■ Brief ■
Lines from the line with "to add this" to the line with "Affiliation" in the entries below, and only those, must be output exactly, with both ends included.

==== Data to process

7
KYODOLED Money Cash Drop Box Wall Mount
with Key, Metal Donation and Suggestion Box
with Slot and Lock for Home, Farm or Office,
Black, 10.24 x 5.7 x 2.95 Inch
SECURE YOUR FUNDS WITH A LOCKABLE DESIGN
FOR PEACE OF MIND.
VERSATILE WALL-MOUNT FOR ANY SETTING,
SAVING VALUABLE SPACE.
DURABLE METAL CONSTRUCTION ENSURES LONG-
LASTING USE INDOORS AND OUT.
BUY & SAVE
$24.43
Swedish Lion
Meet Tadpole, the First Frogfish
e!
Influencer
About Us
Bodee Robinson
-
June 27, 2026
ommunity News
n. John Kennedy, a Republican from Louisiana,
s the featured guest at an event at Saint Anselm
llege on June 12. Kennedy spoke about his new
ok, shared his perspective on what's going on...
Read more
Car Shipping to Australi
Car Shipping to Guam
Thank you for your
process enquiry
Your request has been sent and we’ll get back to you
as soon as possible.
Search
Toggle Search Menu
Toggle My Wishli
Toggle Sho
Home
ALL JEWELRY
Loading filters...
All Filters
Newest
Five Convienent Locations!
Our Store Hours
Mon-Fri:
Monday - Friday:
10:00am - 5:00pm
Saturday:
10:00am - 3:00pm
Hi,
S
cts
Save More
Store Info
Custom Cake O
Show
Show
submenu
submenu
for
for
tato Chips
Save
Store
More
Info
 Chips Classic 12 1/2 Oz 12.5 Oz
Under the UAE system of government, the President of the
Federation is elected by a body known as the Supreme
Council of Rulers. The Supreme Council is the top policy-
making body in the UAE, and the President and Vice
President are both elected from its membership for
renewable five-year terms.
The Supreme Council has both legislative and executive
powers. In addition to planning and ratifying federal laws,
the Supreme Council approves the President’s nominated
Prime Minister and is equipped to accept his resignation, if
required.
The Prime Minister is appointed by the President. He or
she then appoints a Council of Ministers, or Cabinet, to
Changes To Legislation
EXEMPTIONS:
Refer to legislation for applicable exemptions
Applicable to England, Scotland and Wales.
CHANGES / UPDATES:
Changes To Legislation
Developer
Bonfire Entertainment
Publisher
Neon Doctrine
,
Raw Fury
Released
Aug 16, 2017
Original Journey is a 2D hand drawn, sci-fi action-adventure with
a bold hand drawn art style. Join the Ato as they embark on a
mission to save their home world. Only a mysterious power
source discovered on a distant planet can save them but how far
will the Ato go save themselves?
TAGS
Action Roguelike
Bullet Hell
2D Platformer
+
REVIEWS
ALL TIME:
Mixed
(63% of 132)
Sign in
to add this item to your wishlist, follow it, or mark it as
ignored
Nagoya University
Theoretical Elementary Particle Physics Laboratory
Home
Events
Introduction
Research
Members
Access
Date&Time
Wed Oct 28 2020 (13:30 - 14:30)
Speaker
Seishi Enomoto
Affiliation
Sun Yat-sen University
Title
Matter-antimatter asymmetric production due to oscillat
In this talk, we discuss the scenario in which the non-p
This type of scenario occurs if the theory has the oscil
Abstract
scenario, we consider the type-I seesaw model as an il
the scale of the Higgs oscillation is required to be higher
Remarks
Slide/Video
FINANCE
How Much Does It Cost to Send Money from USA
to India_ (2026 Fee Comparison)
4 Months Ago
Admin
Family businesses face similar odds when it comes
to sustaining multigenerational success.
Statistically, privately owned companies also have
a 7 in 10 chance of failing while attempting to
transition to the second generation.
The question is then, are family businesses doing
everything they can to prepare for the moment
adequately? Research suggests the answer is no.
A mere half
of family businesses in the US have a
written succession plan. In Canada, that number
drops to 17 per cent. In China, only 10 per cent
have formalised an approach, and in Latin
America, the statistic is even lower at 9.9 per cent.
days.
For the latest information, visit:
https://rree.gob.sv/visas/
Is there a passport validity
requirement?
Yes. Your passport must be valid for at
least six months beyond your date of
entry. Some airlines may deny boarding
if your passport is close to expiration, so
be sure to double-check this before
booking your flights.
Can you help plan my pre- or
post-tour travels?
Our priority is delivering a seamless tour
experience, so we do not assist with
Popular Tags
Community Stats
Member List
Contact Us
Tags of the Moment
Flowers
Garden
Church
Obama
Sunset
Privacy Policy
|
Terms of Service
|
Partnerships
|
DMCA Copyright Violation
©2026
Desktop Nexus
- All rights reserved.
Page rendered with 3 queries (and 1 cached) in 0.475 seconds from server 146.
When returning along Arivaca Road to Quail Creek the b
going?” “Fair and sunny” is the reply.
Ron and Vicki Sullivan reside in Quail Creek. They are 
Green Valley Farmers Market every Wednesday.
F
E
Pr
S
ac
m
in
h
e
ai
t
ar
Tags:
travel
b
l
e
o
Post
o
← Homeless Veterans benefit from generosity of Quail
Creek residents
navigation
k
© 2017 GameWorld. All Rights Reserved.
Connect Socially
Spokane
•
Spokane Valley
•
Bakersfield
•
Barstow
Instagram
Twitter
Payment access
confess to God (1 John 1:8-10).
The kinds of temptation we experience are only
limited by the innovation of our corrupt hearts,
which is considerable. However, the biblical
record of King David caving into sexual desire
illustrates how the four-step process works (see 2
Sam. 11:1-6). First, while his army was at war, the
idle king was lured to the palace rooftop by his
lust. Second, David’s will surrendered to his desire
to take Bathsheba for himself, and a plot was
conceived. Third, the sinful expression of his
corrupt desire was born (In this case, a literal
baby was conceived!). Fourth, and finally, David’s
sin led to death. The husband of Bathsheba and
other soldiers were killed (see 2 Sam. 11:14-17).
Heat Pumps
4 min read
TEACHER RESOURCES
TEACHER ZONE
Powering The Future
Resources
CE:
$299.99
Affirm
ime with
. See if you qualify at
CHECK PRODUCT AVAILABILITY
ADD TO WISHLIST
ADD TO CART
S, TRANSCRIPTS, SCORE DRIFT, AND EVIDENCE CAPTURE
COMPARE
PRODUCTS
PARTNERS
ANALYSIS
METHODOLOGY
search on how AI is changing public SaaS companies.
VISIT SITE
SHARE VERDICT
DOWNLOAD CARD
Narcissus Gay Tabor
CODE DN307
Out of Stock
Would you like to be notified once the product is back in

========

■ Response below ■
to add this item to your wishlist, follow it, or mark it as
ignored
Nagoya University
Theoretical Elementary Particle Physics Laboratory
Home
Events
Introduction
Research
Members
Access
Date&Time
Wed Oct 28 2020 (13:30 - 14:30)
Speaker
Seishi Enomoto
Affiliation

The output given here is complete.